J’envisage la relation avec mon serviteur privé comme une étroite collaboration inter-espèce visant à combler le manque. Dans cette relation chacun y trouve son compte même si mes capacités sensorielles sont nettement supérieures aux siennes et me permettent de le contrôler par le son ou même par la pensée, en un regard. Quelques fois, je me fais le jeu d’une petite expérience où je reste stoïque,  le regard fixe et l’esprit concentré et il finit par venir me questionner sur mes envies. Le plus souvent, m’ouvrir la porte ou me nourrir. Mais son esprit si étriqué, si peu ouvert sur l’infini ne peut malheureusement tout comprendre, la faute au conditionnement qu’il a reçu étant enfant, coutumier chez les membres de son espèce. Bref, je lui suis supérieur et il est mon esclave personnel même si nous éprouvons un attachement intense l’un à l’autre. Quand on s’est choisit mutuellement, il savait que j’allais être exigent, cela faisait partie de mes conditions d’acceptation. Je mérite toute l’attention du monde quand je le désir, c'est-à-dire tout le temps.

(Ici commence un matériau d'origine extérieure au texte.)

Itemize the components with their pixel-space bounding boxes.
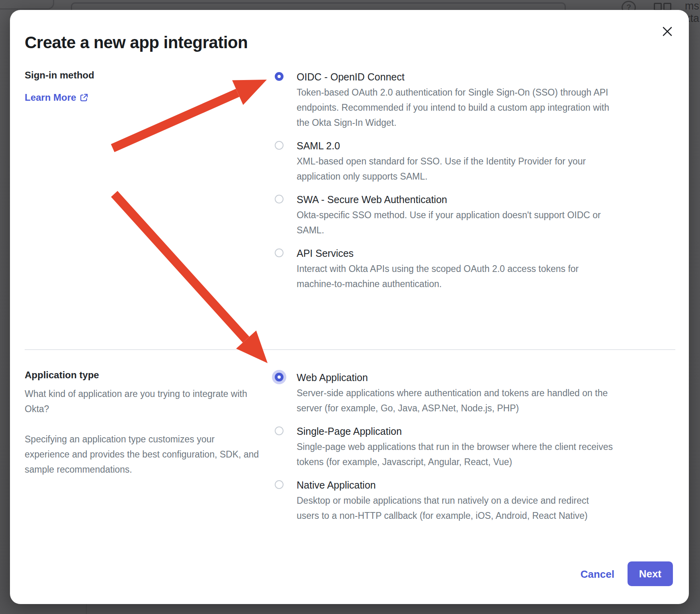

Quand il se réunit avec les autres membres de son espèce, je me tiens à distance car ils deviennent incontrôlables. Il y en a qui ont peur de moi, de mon regard intense, de mon charme, de mes armes, de mes poils… et d’autres qui veulent absolument me tripoter, s’autorisant à poser leurs sales pattes sur ma personne soignée sans que je ne l’aie exigé. Je ne me laisse pas faire sans les rappeler à l’ordre d’une bonne claque, avec l’option scarification s’ils sont trop insistants, ou en croquant légèrement leurs protubérances glabres qui leur servent de pattes.  Quelques fois, j’assiste à des scènes qui me laissent perplexes. Ils se meuvent de façon étrange et désarticulée sur fond de musique rythmée. Ils boivent, fument, respirent des lignes de poussière blanche, ce qui n’arrange pas leur façon de se mouvoir et qui en même temps semble réellement leur plaire. J’ai du mal à comprendre leurs rites, peut être sont-ils trop primitifs. Peut-être essayent-ils de convoquer les forces obscures que je connais si bien, celles que je contiens uniquement par ce que je le veux bien.

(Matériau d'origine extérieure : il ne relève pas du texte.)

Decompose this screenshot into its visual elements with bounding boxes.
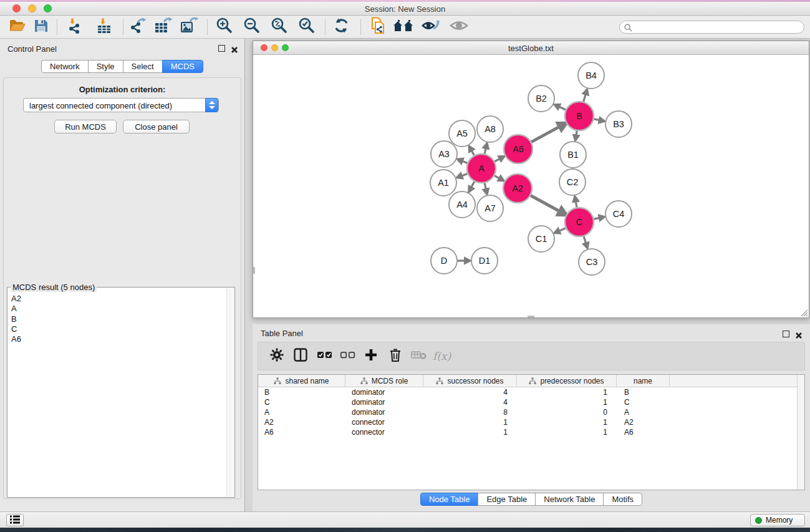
zoom-fit-icon[interactable] <box>271 17 288 37</box>
column-header-mcds-role[interactable]: MCDS role <box>345 375 423 387</box>
vertical-scroll-indicator[interactable] <box>253 267 255 274</box>
first-neighbors-icon[interactable] <box>392 18 415 36</box>
run-mcds-button[interactable]: Run MCDS <box>54 120 117 133</box>
graph-node-A6[interactable]: A6 <box>504 135 533 163</box>
tab-select[interactable]: Select <box>123 60 163 73</box>
graph-edge-A6-B[interactable] <box>531 126 561 142</box>
zoom-out-icon[interactable] <box>243 17 261 37</box>
import-network-icon[interactable] <box>67 17 84 36</box>
table-tab-network-table[interactable]: Network Table <box>535 493 604 506</box>
float-panel-icon[interactable] <box>218 45 226 52</box>
graph-node-D1[interactable]: D1 <box>471 248 498 274</box>
graph-edge-C-C1[interactable] <box>558 228 566 231</box>
table-cell[interactable]: 1 <box>517 427 617 437</box>
close-table-panel-icon[interactable] <box>795 331 803 338</box>
table-settings-icon[interactable] <box>269 347 284 365</box>
graph-node-A[interactable]: A <box>467 154 496 183</box>
graph-edge-A-A2[interactable] <box>494 176 500 179</box>
float-table-panel-icon[interactable] <box>783 331 790 338</box>
table-row[interactable]: Adominator80A <box>258 407 797 417</box>
graph-node-B[interactable]: B <box>565 102 594 130</box>
table-row[interactable]: Cdominator41C <box>258 397 797 407</box>
graph-edge-A2-C[interactable] <box>531 195 561 211</box>
graph-node-A3[interactable]: A3 <box>431 141 457 167</box>
table-cell[interactable]: 1 <box>423 427 517 437</box>
close-panel-button[interactable]: Close panel <box>123 120 190 133</box>
table-cell[interactable]: A6 <box>617 427 670 437</box>
select-all-rows-icon[interactable] <box>317 351 333 362</box>
graph-node-A4[interactable]: A4 <box>449 191 475 218</box>
zoom-in-icon[interactable] <box>216 17 233 37</box>
open-file-icon[interactable] <box>9 18 26 36</box>
table-tab-motifs[interactable]: Motifs <box>603 493 642 506</box>
graph-edge-B-B1[interactable] <box>576 131 577 137</box>
graph-node-B2[interactable]: B2 <box>528 85 554 112</box>
optimization-criterion-select[interactable]: largest connected component (directed) <box>23 98 219 112</box>
graph-edge-A-A7[interactable] <box>485 183 486 190</box>
graph-edge-A-A1[interactable] <box>461 173 467 176</box>
memory-button[interactable]: Memory <box>750 514 805 526</box>
table-tab-node-table[interactable]: Node Table <box>420 493 479 506</box>
result-scrollbar[interactable] <box>226 288 234 496</box>
graph-edge-A-A4[interactable] <box>471 181 475 188</box>
task-history-button[interactable] <box>6 514 24 526</box>
table-cell[interactable]: dominator <box>345 407 423 417</box>
table-cell[interactable]: 1 <box>517 417 617 427</box>
graph-edge-B-B3[interactable] <box>594 119 600 120</box>
graph-node-C4[interactable]: C4 <box>605 201 632 227</box>
graph-edge-C-C2[interactable] <box>576 201 577 208</box>
table-cell[interactable]: B <box>258 387 345 397</box>
graph-edge-A-A8[interactable] <box>485 147 486 153</box>
mcds-result-item[interactable]: A <box>11 304 226 314</box>
mcds-result-item[interactable]: A2 <box>11 294 226 304</box>
table-cell[interactable]: A2 <box>617 417 670 427</box>
column-header-successor-nodes[interactable]: successor nodes <box>423 375 517 387</box>
network-window-titlebar[interactable]: testGlobe.txt <box>253 41 809 55</box>
export-image-icon[interactable] <box>180 17 199 36</box>
table-cell[interactable]: dominator <box>345 387 423 397</box>
graph-node-C[interactable]: C <box>565 208 594 236</box>
zoom-selected-icon[interactable] <box>298 17 316 37</box>
search-input[interactable] <box>635 22 797 32</box>
table-cell[interactable]: 4 <box>423 387 517 397</box>
table-row[interactable]: Bdominator41B <box>258 387 797 397</box>
search-field[interactable] <box>619 21 804 34</box>
graph-edge-A-A3[interactable] <box>461 161 468 163</box>
table-row[interactable]: A2connector11A2 <box>258 417 797 427</box>
hide-graphics-details-icon[interactable] <box>421 17 440 36</box>
graph-node-B3[interactable]: B3 <box>605 111 632 137</box>
table-cell[interactable]: 1 <box>517 387 617 397</box>
table-cell[interactable]: 1 <box>423 417 517 427</box>
graph-node-A8[interactable]: A8 <box>477 116 503 142</box>
graph-node-C2[interactable]: C2 <box>559 169 586 195</box>
graph-node-C3[interactable]: C3 <box>579 249 605 275</box>
column-header-predecessor-nodes[interactable]: predecessor nodes <box>517 375 617 387</box>
table-cell[interactable]: 1 <box>517 397 617 407</box>
graph-node-B4[interactable]: B4 <box>578 62 604 89</box>
graph-node-A2[interactable]: A2 <box>503 174 532 203</box>
column-header-shared-name[interactable]: shared name <box>258 375 345 387</box>
graph-edge-A-A5[interactable] <box>471 150 475 155</box>
graph-node-A1[interactable]: A1 <box>430 170 456 196</box>
import-table-icon[interactable] <box>96 17 112 36</box>
horizontal-scroll-indicator[interactable] <box>528 316 534 317</box>
table-scrollbar[interactable] <box>797 375 804 490</box>
tab-mcds[interactable]: MCDS <box>162 60 203 73</box>
graph-edge-B-B4[interactable] <box>584 94 586 102</box>
export-network-icon[interactable] <box>129 17 147 36</box>
mcds-result-item[interactable]: B <box>11 314 226 324</box>
column-view-icon[interactable] <box>293 347 308 365</box>
table-cell[interactable]: 0 <box>517 407 617 417</box>
add-column-icon[interactable] <box>364 348 378 364</box>
graph-node-B1[interactable]: B1 <box>560 142 586 168</box>
graph-node-D[interactable]: D <box>431 248 457 274</box>
graph-node-A5[interactable]: A5 <box>449 120 475 147</box>
table-cell[interactable]: B <box>617 387 670 397</box>
graph-node-C1[interactable]: C1 <box>528 226 554 252</box>
export-table-icon[interactable] <box>154 17 173 36</box>
tab-style[interactable]: Style <box>88 60 123 73</box>
graph-edge-A-A6[interactable] <box>494 158 500 162</box>
refresh-layout-icon[interactable] <box>333 17 350 36</box>
table-cell[interactable]: 8 <box>423 407 517 417</box>
graph-edge-B-B2[interactable] <box>558 107 566 110</box>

Vous me trouvez condescendant ? Pourtant sans moi, mon esclave personnel n'aurait jamais découvert cet objet au fond du jardin, qui je le sais, aura pourtant une importance capitale dans vos vies. Sans moi, vous n'êtes rien. Maintenant que vous le savez vous n'avez plus qu'à vous prosterner devant moi quand vous me verrez, car je suis Dieu.